The U.S. National Snow and Ice Data Center has not yet called a record low, although it announced earlier this week that sea ice extent in August was near the record lows of 2007 and warned that the ice could reach a new record minimum this summer. The higher resolution satellite system used by the University of Bremen provides more detail about ice cover than satellites used by the U.S. data center, which explains the difference between the announcements.

The news of the record sea ice loss comes on the heels of Thursday’s announcement by the National Climatic Data Center that this summer was the second-hottest on record since 1895, and follows in a wake of other climate change-related natural disasters this summer that have cost hundreds of lives and caused billions of dollars in damage.

Arctic sea ice plays a critical role in regulating our global climate by reflecting sunlight and keeping the polar regions cool.

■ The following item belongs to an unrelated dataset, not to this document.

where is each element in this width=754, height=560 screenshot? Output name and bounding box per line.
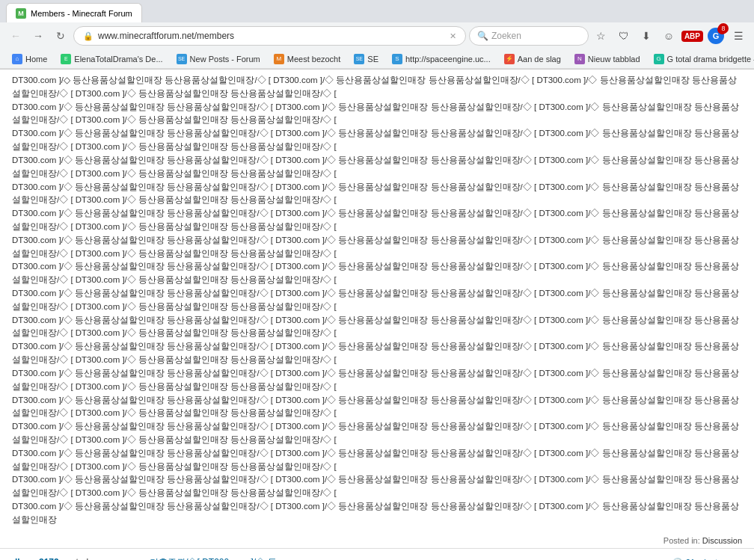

The rapid loss of sea ice poses a severe threat to polar bears, ice seals, walruses and other Arctic animals that rely on the sea ice for survival. Researchers recently reported that polar bears and their cubs are dying in increasing numbers because they are being forced to swim grueling distances across open water when there is no sea ice to be found.

In August, an estimated 8,000 walruses in two large herds were discovered hauled out on beaches of the Chukchi Sea near Point Lay, Alaska, because the sea ice they need for resting is gone. Young walruses that are forced to come ashore face greater risks because they are vulnerable to being trampled to death in stampedes and attacked by predators. In 2009, 131 young walruses were crushed to death in stampedes along Alaska’s shores near Icy Cape. Previously unprecedented, haul-outs are becoming a common occurrence on the Alaskan coast as sea ice disappears.